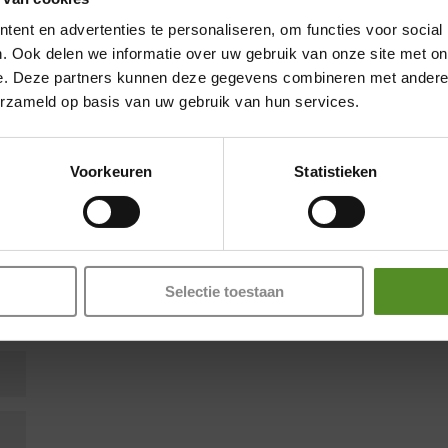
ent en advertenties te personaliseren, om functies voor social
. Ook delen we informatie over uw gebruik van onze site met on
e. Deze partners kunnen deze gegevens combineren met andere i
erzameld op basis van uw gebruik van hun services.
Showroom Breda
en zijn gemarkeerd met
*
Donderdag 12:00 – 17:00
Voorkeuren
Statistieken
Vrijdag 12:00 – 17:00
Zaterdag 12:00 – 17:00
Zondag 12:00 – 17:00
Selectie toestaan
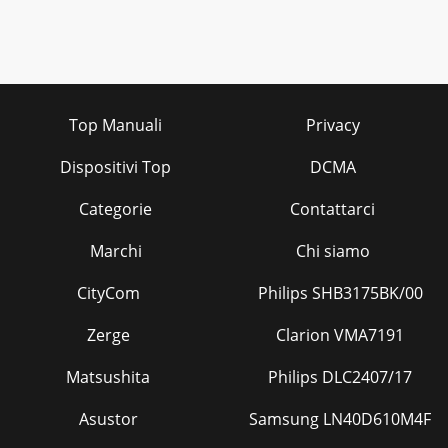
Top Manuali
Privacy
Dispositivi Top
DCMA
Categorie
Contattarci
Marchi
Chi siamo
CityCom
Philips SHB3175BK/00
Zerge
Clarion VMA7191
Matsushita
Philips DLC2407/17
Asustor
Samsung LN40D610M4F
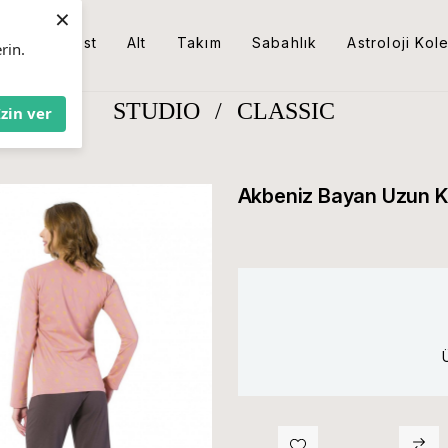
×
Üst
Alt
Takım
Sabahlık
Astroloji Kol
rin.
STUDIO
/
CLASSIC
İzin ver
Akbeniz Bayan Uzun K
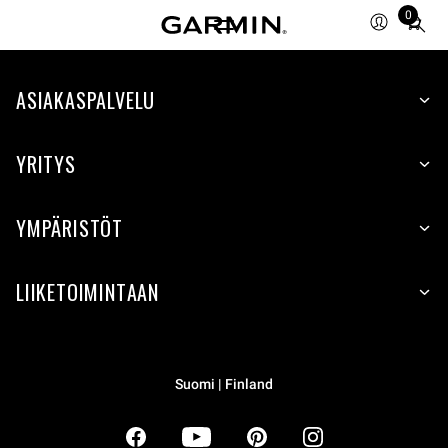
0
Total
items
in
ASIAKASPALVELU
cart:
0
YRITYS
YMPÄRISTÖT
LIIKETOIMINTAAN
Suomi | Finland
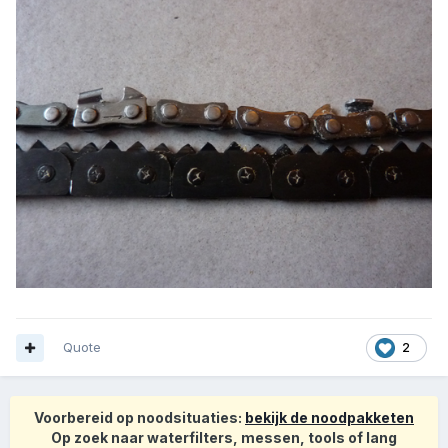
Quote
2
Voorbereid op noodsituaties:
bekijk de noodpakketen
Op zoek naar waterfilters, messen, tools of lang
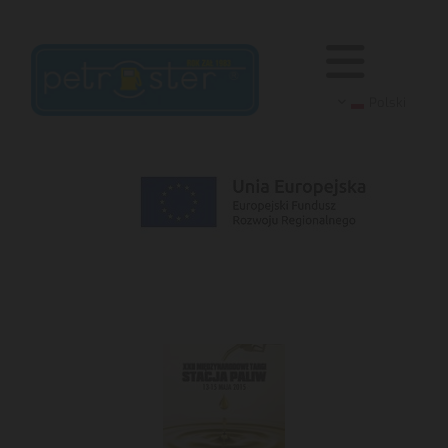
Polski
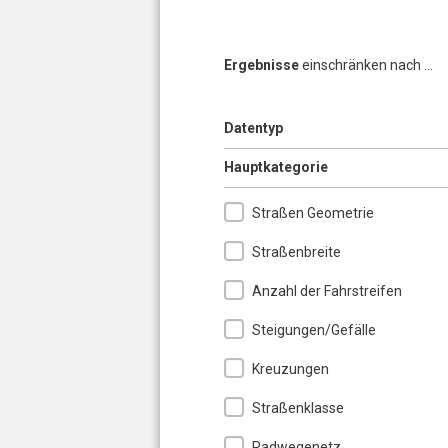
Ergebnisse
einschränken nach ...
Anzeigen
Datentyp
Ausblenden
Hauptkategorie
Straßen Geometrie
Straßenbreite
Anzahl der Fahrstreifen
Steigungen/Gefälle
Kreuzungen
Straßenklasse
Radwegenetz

****

» **EXERCISE AIM**
Tell how many lines in the material above have the string "gebruik", using only the number.

» **WRITTEN RESPONSE**
2